April 14, 2022

Die 10 Besten Open-Source-E-Commerce-Plattformen im Jahr 2022

Wir wissen, dass es im Bereich E-Commerce sehr schwierig ist, sich nicht von den verschiedenen Fragen verwirren zu lassen. Deshalb haben wir beschlossen, unser Wissen mit Ihnen zu teilen und Ihnen umfassende Informationen über die beliebtesten Open-Source-E-Commerce-Plattformen zur Verfügung zu stellen. Wir hoffen, dass Sie jetzt leicht das beste CMS für Sie und Ihren Online-Shop auswählen können.

E-Commerce entwickelt sich in rasantem Tempo. Statistiken zufolge macht der elektronische Handel inzwischen 19 % des Welthandels aus. Die wachsende Beliebtheit des Online-Shoppings zwingt die Anbieter von Waren oder Dienstleistungen, diesen Bereich aktiv zu erforschen. Doch wo sollte man bei der Ecommerce-Website-Entwicklung beginnen? Wie hoch sind die Kosten? Und welche Feinheiten sind bei der CMS-Entwicklung ↗ zu beachten?

Um all diese Fragen zu beantworten, muss zunächst geklärt werden, wie man die richtige Plattform für ein Online-Geschäft auswählt. In diesem Artikel möchten wir Sie über die wichtigsten Vor- und Nachteile von Open-Source-Plattformen informieren sowie die besten von ihnen vorstellen.

Was ist Open Source eigentlich?

Eine Open-Source-Plattform stellt ein System dar, dessen Quellcode für Endbenutzer legal zur Verfügung stellt. Das bedeutet, dass es jedem Nutzer freisteht, den Open Source Code zu verwenden sowie Änderungen vorzunehmen, ohne die Rechte der Plattformbesitzer oder Entwickler zu verletzen.

Vorteile

▪  Verlässlichkeit und Qualität

Eine große Anzahl von Entwicklern weltweit arbeitet an Open-Source-Projekten. Das bedeutet, dass die Software ständig verbessert wird, und dass eventuelle Fehler sofort erkannt und behoben werden.

▪  Aktive Community

Die Open-Source-Plattformen verfügen in den meisten Fällen über ihre eigenen Communities. Das sind Entwicklerteams, die an der Funktionalität und der Benutzerfreundlichkeit des Systems arbeiten sowie bei der Lösung technischer Probleme helfen können.

▪  Einsparung von Entwicklungszeit und -kosten

Open-Source-Plattformen werden kostenlos oder zu einem niedrigeren Preis angeboten, insbesondere im Vergleich zu den proprietären Plattformen.

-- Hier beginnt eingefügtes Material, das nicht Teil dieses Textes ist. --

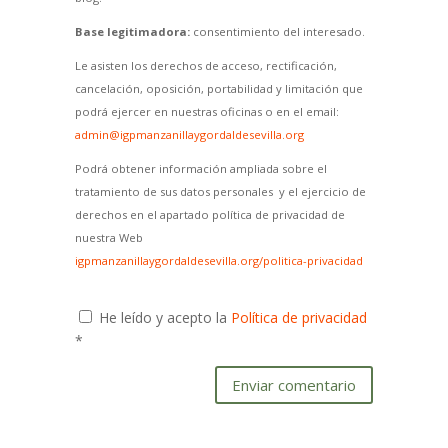
Base legitimadora:
consentimiento del interesado.
Le asisten los derechos de acceso, rectificación,
cancelación, oposición, portabilidad y limitación que
podrá ejercer en nuestras oficinas o en el email:
admin@igpmanzanillaygordaldesevilla.org
Podrá obtener información ampliada sobre el
tratamiento de sus datos personales y el ejercicio de
derechos en el apartado política de privacidad de
nuestra Web
igpmanzanillaygordaldesevilla.org/politica-privacidad
He leído y acepto la
Política de privacidad
*
Enviar comentario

Außerdem sparen sie Zeit, da die Nutzer ihre Projekte nicht bei Nullpunkt beginnen müssen - es gibt viele vorgefertigte Templates und Funktionen.

▪  Einfacher Anpassungsprozess

Open-Source-Software lässt sich in der Regel leicht an die Bedürfnisse der Nutzer anpassen. Da der Code offen ist, kann jeder Entwickler die notwendigen Änderungen vornehmen, um die Website anzupassen.

▪  Transparenz

Solange der Code offen ist, sind alle vorgenommenen Änderungen und Modifikationen klar und transparent.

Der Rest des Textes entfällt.